■ WHAT THIS TASK INVOLVES:
Keeping every character intact, repeat the whole listing.

■ EXERCISE DATA:
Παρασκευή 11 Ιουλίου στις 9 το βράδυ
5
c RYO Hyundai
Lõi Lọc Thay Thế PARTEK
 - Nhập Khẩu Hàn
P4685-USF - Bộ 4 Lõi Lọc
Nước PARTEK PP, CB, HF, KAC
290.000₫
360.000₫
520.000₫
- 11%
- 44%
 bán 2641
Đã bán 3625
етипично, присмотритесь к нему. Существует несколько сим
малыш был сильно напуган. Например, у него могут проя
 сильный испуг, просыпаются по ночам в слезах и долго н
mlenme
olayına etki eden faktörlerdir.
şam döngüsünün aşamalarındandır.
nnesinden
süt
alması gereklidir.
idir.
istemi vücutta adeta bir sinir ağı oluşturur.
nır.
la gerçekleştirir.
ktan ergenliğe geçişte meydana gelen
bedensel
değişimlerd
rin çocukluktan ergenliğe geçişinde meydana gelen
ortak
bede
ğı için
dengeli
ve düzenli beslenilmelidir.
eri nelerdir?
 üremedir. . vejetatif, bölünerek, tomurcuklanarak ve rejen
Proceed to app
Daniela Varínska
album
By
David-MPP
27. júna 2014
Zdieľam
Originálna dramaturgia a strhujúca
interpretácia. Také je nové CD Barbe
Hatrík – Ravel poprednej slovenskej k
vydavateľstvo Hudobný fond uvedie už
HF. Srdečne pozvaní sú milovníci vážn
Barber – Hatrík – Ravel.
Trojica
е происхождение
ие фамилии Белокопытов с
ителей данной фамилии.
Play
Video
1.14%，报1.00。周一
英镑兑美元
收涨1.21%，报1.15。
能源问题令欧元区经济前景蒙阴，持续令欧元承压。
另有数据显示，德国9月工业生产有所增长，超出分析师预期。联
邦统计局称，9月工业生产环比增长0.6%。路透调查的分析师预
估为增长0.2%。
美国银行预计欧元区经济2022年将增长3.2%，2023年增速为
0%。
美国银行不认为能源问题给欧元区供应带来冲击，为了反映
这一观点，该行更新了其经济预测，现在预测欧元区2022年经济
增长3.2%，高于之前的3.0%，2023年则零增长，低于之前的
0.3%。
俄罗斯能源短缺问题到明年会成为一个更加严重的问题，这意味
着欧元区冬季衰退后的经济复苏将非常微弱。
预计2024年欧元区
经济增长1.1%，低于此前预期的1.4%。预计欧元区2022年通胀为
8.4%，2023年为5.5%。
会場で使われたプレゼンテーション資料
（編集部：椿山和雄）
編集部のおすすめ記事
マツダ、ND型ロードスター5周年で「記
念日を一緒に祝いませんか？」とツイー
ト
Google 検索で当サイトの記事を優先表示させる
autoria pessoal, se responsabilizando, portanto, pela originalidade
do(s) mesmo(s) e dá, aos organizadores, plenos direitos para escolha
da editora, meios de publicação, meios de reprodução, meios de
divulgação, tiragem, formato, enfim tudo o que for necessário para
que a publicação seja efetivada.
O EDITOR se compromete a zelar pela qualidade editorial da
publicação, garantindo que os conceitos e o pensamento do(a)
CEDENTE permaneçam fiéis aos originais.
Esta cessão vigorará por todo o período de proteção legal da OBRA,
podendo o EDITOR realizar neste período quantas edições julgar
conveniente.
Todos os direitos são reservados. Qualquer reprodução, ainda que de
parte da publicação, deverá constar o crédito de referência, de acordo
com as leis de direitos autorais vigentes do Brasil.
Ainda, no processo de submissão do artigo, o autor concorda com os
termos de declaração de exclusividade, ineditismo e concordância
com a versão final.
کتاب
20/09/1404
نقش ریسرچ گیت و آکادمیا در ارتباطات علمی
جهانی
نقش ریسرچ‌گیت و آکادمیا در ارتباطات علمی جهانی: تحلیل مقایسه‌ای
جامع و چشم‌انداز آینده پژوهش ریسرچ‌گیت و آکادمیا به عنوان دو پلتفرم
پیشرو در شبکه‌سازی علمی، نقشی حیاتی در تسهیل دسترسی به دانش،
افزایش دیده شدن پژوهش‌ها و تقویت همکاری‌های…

■ EXERCISE RESPONSE:
Παρασκευή 11 Ιουλίου στις 9 το βράδυ
5
c RYO Hyundai
Lõi Lọc Thay Thế PARTEK
 - Nhập Khẩu Hàn
P4685-USF - Bộ 4 Lõi Lọc
Nước PARTEK PP, CB, HF, KAC
290.000₫
360.000₫
520.000₫
- 11%
- 44%
 bán 2641
Đã bán 3625
етипично, присмотритесь к нему. Существует несколько сим
малыш был сильно напуган. Например, у него могут проя
 сильный испуг, просыпаются по ночам в слезах и долго н
mlenme
olayına etki eden faktörlerdir.
şam döngüsünün aşamalarındandır.
nnesinden
süt
alması gereklidir.
idir.
istemi vücutta adeta bir sinir ağı oluşturur.
nır.
la gerçekleştirir.
ktan ergenliğe geçişte meydana gelen
bedensel
değişimlerd
rin çocukluktan ergenliğe geçişinde meydana gelen
ortak
bede
ğı için
dengeli
ve düzenli beslenilmelidir.
eri nelerdir?
 üremedir. . vejetatif, bölünerek, tomurcuklanarak ve rejen
Proceed to app
Daniela Varínska
album
By
David-MPP
27. júna 2014
Zdieľam
Originálna dramaturgia a strhujúca
interpretácia. Také je nové CD Barbe
Hatrík – Ravel poprednej slovenskej k
vydavateľstvo Hudobný fond uvedie už
HF. Srdečne pozvaní sú milovníci vážn
Barber – Hatrík – Ravel.
Trojica
е происхождение
ие фамилии Белокопытов с
ителей данной фамилии.
Play
Video
1.14%，报1.00。周一
英镑兑美元
收涨1.21%，报1.15。
能源问题令欧元区经济前景蒙阴，持续令欧元承压。
另有数据显示，德国9月工业生产有所增长，超出分析师预期。联
邦统计局称，9月工业生产环比增长0.6%。路透调查的分析师预
估为增长0.2%。
美国银行预计欧元区经济2022年将增长3.2%，2023年增速为
0%。
美国银行不认为能源问题给欧元区供应带来冲击，为了反映
这一观点，该行更新了其经济预测，现在预测欧元区2022年经济
增长3.2%，高于之前的3.0%，2023年则零增长，低于之前的
0.3%。
俄罗斯能源短缺问题到明年会成为一个更加严重的问题，这意味
着欧元区冬季衰退后的经济复苏将非常微弱。
预计2024年欧元区
经济增长1.1%，低于此前预期的1.4%。预计欧元区2022年通胀为
8.4%，2023年为5.5%。
会場で使われたプレゼンテーション資料
（編集部：椿山和雄）
編集部のおすすめ記事
マツダ、ND型ロードスター5周年で「記
念日を一緒に祝いませんか？」とツイー
ト
Google 検索で当サイトの記事を優先表示させる
autoria pessoal, se responsabilizando, portanto, pela originalidade
do(s) mesmo(s) e dá, aos organizadores, plenos direitos para escolha
da editora, meios de publicação, meios de reprodução, meios de
divulgação, tiragem, formato, enfim tudo o que for necessário para
que a publicação seja efetivada.
O EDITOR se compromete a zelar pela qualidade editorial da
publicação, garantindo que os conceitos e o pensamento do(a)
CEDENTE permaneçam fiéis aos originais.
Esta cessão vigorará por todo o período de proteção legal da OBRA,
podendo o EDITOR realizar neste período quantas edições julgar
conveniente.
Todos os direitos são reservados. Qualquer reprodução, ainda que de
parte da publicação, deverá constar o crédito de referência, de acordo
com as leis de direitos autorais vigentes do Brasil.
Ainda, no processo de submissão do artigo, o autor concorda com os
termos de declaração de exclusividade, ineditismo e concordância
com a versão final.
کتاب
20/09/1404
نقش ریسرچ گیت و آکادمیا در ارتباطات علمی
جهانی
نقش ریسرچ‌گیت و آکادمیا در ارتباطات علمی جهانی: تحلیل مقایسه‌ای
جامع و چشم‌انداز آینده پژوهش ریسرچ‌گیت و آکادمیا به عنوان دو پلتفرم
پیشرو در شبکه‌سازی علمی، نقشی حیاتی در تسهیل دسترسی به دانش،
افزایش دیده شدن پژوهش‌ها و تقویت همکاری‌های…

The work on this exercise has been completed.